Grindr : l'application de rencontres gay accusée de partager le statut VIH de ses utilisateurs

Grindr : l'application de rencontres gay accusée de partager le statut VIH de ses utilisateurs© Raul Arboleda / AFP Source: AFP

L'application de rencontres homosexuelles Grindr est au cœur d'une polémique pour avoir laissé des entreprises tierces accéder à des données privées de ses utilisateurs, dont leur statut VIH.

Au cœur d'une polémique, Grindr, célèbre application de rencontre gay qui revendique 3,6 millions d'usagers actifs quotidiens, a confirmé partager le statut VIH publié par ses utilisateurs avec des entreprises partenaires.

Selon le site Buzzfeed, les découvertes de chercheurs norvégiens de l'organisation à but non lucratif Sintef révèlent que parmi les informations partagées se trouvent les adresses email, le type de relations recherchées, les positions sexuelles préférées, les coordonnées GPS précises des utilisateurs ainsi que leur statut sérologique et la date de leur dernier dépistage du VIH. Sintef redoute que ces données puissent être utilisées pour identifier individuellement des utilisateurs de Grindr.

Dans un texte publié sur la plateforme Tumblr, Scott Chen, un des responsables de Grindr, a confirmé que des partenariats avec des fournisseurs de logiciels comme Apptimize et Localytics, visant à tester et valider la manière de déployer la plateforme Grindr, impliquaient des partages de données utilisateurs. Tout en affirmant limiter les données partagées au strict nécessaire, Grindr reconnaît que «parfois, elles peuvent inclure des infos relatives à la localisation et au statut HIV car ce sont des informations qui sont dans l'application». Le responsable a cependant tenu à se montrer rassurant: «En tant qu'entreprise au service de la communauté LGBTQ, nous comprenons à quel point la révélation d'un statut HIV peut être un sujet sensible», a écrit Scott Chen.

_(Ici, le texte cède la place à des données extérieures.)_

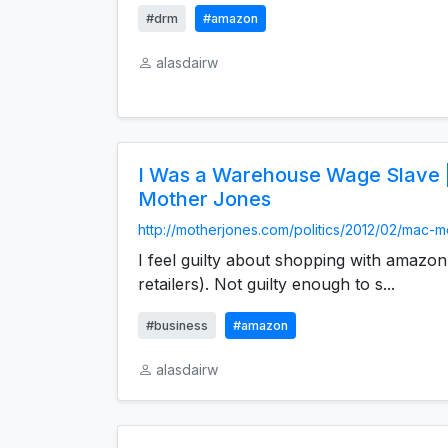
#drm
#amazon
alasdairw
I Was a Warehouse Wage Slave 
Mother Jones
http://motherjones.com/politics/2012/02/mac-mc
I feel guilty about shopping with amazon
retailers). Not guilty enough to s...
#business
#amazon
alasdairw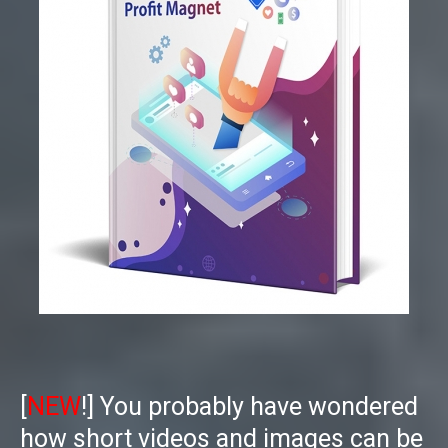
[
NEW
!]
You probably have wondered
how short videos and images can be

Sur les réseaux sociaux, les réactions ne se sont pas fait attendre. «La confidentialité ne concerne pas seulement les numéros de cartes de crédit et les mots de passe. Partager des informations sensibles comme celles-ci peut mettre les Américains LGBT en danger», a réagi sur Twitter le sénateur américain Ed Markey.

Interrogé par Buzzfeed, Cooper Quintin, chercheur en sécurité pour l'association de défense des droits numériques Electric Frontier Foundation a expliqué les risques liés à de telles divulgations : «Cela permet à un pirate informatique, un criminel ayant un peu de connaissances technologiques, à votre fournisseur de services Internet ou à votre gouvernement, de voir où vous vous trouvez». Dans certains pays, où l’homosexualité est réprimée, ce genre d'informations peuvent mettre en danger les utilisateurs. Sans compter les risques pour des personnes vulnérables de rencontrer des problèmes professionnels ou familiaux si ces informations très intimes venaient à être divulguées publiquement.

Selon Scott Chen, les entreprises partenaires de Grindr sont «soumises à des clauses contractuelles strictes» de confidentialité. «Notre but a toujours été de promouvoir la santé et la sécurité de nos utilisateurs», a-t-il affirmé, rappelant toutefois que les usagers peuvent choisir ou non d'indiquer sur leur profil leur statut VIH et que c'est donc à eux d'être vigilants : «Nous indiquons clairement dans notre politique de confidentialité que si vous choisissez d'inclure cette information dans votre profil, elle sera publique. Par conséquent, vous devez choisir attentivement les informations publiées dans votre profil.»

Mais encore faut-il avoir conscience des risques encourus. Répondant à Buzzfeed, Ben Wizner, directeur du projet Speech, Privacy and Technology de l'Union américaine pour les libertés civiles assure que «ce que la loi considère comme un consentement éclairé est dans presque tous les cas un consentement mal informé».

Fondé en 2009, Grindr qui se qualifie de «plus grand réseau mondial de rencontres pour hommes gays», a été le premier à utiliser la technologie de la géolocalisation sur smartphone.

Cette polémique intervient alors que Facebook est cloué au pilori depuis plus de deux semaines, accusé de n'avoir pas protégé les données de plus de 50 millions d'utilisateurs, qui ont fini, via une application tierce, entre les mains d'une firme d'analyse de données qui les aurait utilisées à des fins politiques.